Selanjutnya disebutkan penentuan 1 Syawal berdasarkan Bisabilil khusus (seluruh umat Islam tidak wajib mengikuti) hanya pelaku dan orang yang meyakini, yakni: (1) Hisab (penentuan awal Ramadhan dan awal Syawal dengan berpijak pada perputaran bulan); (2), Ahli nujum yang dalam penentuan awal bulan dengan menggunakan rasi bintang; (3). Rukyatul hilal (melihat bulan) akan tetapi tidak ditetapkan oleh hakim atau pemerintah.


Kedua, bagi para pengikut jamaah tersebut yang telah melakukan Idul Fitri masih tetap berkewajiban melaksanakan puasa fardhu bulan Ramadhan untuk sisa waktu sampai dengan keputusan Idul Fitri yang ditetapkan oleh pemerintah, dan meng-qadla puasa yang ditinggalkannya sebelum penetapan 1 Syawal oleh pemerintah.


Ketiga, memperingatkan agar hal serupa tidak dilakukan lagi di kemudian hari, karena jelas-jelas tidak sesuai syariat dan membingungkan umat. 

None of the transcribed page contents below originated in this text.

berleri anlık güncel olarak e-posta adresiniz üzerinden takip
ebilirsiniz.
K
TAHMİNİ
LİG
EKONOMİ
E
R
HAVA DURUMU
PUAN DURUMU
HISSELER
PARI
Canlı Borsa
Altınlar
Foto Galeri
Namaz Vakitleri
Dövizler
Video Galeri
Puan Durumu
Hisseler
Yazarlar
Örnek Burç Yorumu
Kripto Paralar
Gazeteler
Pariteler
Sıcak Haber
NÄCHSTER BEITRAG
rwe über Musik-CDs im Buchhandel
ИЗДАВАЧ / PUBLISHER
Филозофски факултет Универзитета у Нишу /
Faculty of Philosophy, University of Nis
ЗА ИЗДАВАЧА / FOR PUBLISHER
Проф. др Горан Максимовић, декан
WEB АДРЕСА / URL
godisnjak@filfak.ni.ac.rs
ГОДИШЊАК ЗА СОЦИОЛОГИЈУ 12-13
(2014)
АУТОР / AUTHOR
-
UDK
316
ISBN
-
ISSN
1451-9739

Sebelumnya diberitakan Pengurus Wilayah Nahdlatul Ulama Daerah Istimewa Yogyakarta (PWNU DIY) mengutus Lembaga Penyuluh dan Bantuan Hukum (LPBH) Nahdlatul Ulama (NU) Gunungkidul untuk menemui pimpinan jamaah Aolia dan bertabayun dengan KH Ibnu Hajar Pranolo (Mbah Benu) di kediamannya, di Padukuhan Panggang III, Kelurahan Giriharjo, Panggang, Kabupaten Gunungkidul, Ahad (7/4/24).


Tabayun ini dilakukan setelah viralnya video Mbah Benu yang mengaku menelepon Allah swt untuk penentuan 1 Syawal 1445 H.

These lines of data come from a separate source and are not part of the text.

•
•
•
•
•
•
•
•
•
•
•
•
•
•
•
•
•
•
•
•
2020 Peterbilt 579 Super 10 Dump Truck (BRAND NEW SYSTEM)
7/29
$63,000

Dalam pertemuan itu, Mbah Benu menyatakan berkomitmen kembali kepada ajaran al-haq, yaitu ajaran yang bersumber Al-Qur'an dan hadist. Mbah Benu juga sudah menyatakan akan tetap berkomitmen untuk menjaga persatuan dan keutuhan NKRI tanpa membuat ucapan dan tindakan yang kontroversial.

 

Menanggapi viralnya pernyataan Mbah Benu, Ketua Pengurus Besar Nahdlatul Ulama (PBNU) KH Ahmad Fahrur Rozi atau Gus Fahrur berharap semua umat Islam khususnya tokoh agama harus beribadah sesuai ajaran agama Islam yang benar, menggunakan ilmu, dan akal sehat.

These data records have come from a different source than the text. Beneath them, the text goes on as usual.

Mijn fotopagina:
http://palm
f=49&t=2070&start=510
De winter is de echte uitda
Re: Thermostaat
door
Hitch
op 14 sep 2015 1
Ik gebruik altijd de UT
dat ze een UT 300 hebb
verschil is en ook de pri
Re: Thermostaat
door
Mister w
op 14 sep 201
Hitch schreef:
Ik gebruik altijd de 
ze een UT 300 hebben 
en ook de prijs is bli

"Tidak boleh mempermainkan ajaran agama Islam termasuk berdalih telah berbicara langsung dengan Allah swt," kata Gus Fahrur, Sabtu (6/4/2024).


Menurut Gus Fahrur, seseorang tidak bisa secara asal-asalan mengaku sudah berkomunikasi langsung dengan Gusti Allah. "Pengakuan semacam itu tidak sah dan tidak boleh dijadikan dasar tuntunan agama," tegasnya.


Ibadah dalam Islam, lanjutnya, harus sesuai tuntunan syariat yang dipahami dengan ilmu-ilmu standar ajaran agama Islam yang sudah jelas dalil-dalilnya dan garis-garisnya.